### [YOUR ASSIGNMENT]
A complete transcription of the material, exact in every line, is what is wanted.

### [INFORMATION SUPPLIED]
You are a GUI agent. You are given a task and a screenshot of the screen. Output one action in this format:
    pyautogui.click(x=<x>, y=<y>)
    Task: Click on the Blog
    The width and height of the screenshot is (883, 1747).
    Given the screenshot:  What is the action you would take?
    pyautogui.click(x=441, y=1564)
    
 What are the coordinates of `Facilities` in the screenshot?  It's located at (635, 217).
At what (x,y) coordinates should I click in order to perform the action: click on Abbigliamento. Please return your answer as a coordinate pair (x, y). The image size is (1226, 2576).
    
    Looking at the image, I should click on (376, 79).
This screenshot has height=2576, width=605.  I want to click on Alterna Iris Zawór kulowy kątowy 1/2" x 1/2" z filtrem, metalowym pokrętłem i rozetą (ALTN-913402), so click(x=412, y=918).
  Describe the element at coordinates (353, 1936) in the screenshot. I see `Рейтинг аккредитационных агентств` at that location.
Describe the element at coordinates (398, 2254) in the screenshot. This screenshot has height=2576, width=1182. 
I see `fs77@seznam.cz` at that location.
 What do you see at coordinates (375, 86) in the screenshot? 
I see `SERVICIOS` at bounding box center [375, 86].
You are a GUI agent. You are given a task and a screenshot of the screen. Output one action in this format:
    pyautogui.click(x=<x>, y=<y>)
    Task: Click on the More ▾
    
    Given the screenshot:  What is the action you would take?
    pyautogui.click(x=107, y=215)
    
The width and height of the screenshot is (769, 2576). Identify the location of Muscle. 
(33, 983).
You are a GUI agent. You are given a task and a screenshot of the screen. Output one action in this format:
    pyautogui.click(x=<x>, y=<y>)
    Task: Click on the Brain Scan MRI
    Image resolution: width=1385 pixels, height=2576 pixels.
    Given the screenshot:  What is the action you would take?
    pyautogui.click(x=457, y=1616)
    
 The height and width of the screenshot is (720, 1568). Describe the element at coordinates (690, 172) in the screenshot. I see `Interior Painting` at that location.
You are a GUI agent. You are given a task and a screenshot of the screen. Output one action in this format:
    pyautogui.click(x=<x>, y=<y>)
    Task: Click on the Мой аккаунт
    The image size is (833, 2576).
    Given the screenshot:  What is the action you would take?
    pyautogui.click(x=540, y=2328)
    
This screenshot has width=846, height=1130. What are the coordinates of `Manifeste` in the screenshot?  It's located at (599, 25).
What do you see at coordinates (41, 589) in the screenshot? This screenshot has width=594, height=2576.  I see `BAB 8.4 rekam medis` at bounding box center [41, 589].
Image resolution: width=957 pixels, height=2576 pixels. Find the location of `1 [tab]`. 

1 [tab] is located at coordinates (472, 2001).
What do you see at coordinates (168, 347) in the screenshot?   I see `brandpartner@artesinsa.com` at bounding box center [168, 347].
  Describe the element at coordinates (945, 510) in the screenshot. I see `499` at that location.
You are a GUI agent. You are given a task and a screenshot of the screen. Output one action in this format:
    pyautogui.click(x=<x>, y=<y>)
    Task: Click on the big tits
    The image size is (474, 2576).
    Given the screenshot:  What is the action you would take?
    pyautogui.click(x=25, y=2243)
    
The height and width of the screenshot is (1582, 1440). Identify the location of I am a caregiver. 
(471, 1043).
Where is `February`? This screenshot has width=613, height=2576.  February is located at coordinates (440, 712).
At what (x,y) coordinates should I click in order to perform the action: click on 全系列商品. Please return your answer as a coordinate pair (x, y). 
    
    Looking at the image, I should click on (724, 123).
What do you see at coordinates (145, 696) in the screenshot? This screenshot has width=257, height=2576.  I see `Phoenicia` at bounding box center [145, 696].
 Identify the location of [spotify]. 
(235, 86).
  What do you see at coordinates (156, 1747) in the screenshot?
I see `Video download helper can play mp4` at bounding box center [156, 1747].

### [RESPONSE]
You are a GUI agent. You are given a task and a screenshot of the screen. Output one action in this format:
    pyautogui.click(x=<x>, y=<y>)
    Task: Click on the Blog
    The width and height of the screenshot is (883, 1747).
    Given the screenshot:  What is the action you would take?
    pyautogui.click(x=441, y=1564)
    
 What are the coordinates of `Facilities` in the screenshot?  It's located at (635, 217).
At what (x,y) coordinates should I click in order to perform the action: click on Abbigliamento. Please return your answer as a coordinate pair (x, y). The image size is (1226, 2576).
    
    Looking at the image, I should click on (376, 79).
This screenshot has height=2576, width=605.  I want to click on Alterna Iris Zawór kulowy kątowy 1/2" x 1/2" z filtrem, metalowym pokrętłem i rozetą (ALTN-913402), so click(x=412, y=918).
  Describe the element at coordinates (353, 1936) in the screenshot. I see `Рейтинг аккредитационных агентств` at that location.
Describe the element at coordinates (398, 2254) in the screenshot. This screenshot has height=2576, width=1182. 
I see `fs77@seznam.cz` at that location.
 What do you see at coordinates (375, 86) in the screenshot? 
I see `SERVICIOS` at bounding box center [375, 86].
You are a GUI agent. You are given a task and a screenshot of the screen. Output one action in this format:
    pyautogui.click(x=<x>, y=<y>)
    Task: Click on the More ▾
    
    Given the screenshot:  What is the action you would take?
    pyautogui.click(x=107, y=215)
    
The width and height of the screenshot is (769, 2576). Identify the location of Muscle. 
(33, 983).
You are a GUI agent. You are given a task and a screenshot of the screen. Output one action in this format:
    pyautogui.click(x=<x>, y=<y>)
    Task: Click on the Brain Scan MRI
    Image resolution: width=1385 pixels, height=2576 pixels.
    Given the screenshot:  What is the action you would take?
    pyautogui.click(x=457, y=1616)
    
 The height and width of the screenshot is (720, 1568). Describe the element at coordinates (690, 172) in the screenshot. I see `Interior Painting` at that location.
You are a GUI agent. You are given a task and a screenshot of the screen. Output one action in this format:
    pyautogui.click(x=<x>, y=<y>)
    Task: Click on the Мой аккаунт
    The image size is (833, 2576).
    Given the screenshot:  What is the action you would take?
    pyautogui.click(x=540, y=2328)
    
This screenshot has width=846, height=1130. What are the coordinates of `Manifeste` in the screenshot?  It's located at (599, 25).
What do you see at coordinates (41, 589) in the screenshot? This screenshot has width=594, height=2576.  I see `BAB 8.4 rekam medis` at bounding box center [41, 589].
Image resolution: width=957 pixels, height=2576 pixels. Find the location of `1 [tab]`. 

1 [tab] is located at coordinates (472, 2001).
What do you see at coordinates (168, 347) in the screenshot?   I see `brandpartner@artesinsa.com` at bounding box center [168, 347].
  Describe the element at coordinates (945, 510) in the screenshot. I see `499` at that location.
You are a GUI agent. You are given a task and a screenshot of the screen. Output one action in this format:
    pyautogui.click(x=<x>, y=<y>)
    Task: Click on the big tits
    The image size is (474, 2576).
    Given the screenshot:  What is the action you would take?
    pyautogui.click(x=25, y=2243)
    
The height and width of the screenshot is (1582, 1440). Identify the location of I am a caregiver. 
(471, 1043).
Where is `February`? This screenshot has width=613, height=2576.  February is located at coordinates (440, 712).
At what (x,y) coordinates should I click in order to perform the action: click on 全系列商品. Please return your answer as a coordinate pair (x, y). 
    
    Looking at the image, I should click on (724, 123).
What do you see at coordinates (145, 696) in the screenshot? This screenshot has width=257, height=2576.  I see `Phoenicia` at bounding box center [145, 696].
 Identify the location of [spotify]. 
(235, 86).
  What do you see at coordinates (156, 1747) in the screenshot?
I see `Video download helper can play mp4` at bounding box center [156, 1747].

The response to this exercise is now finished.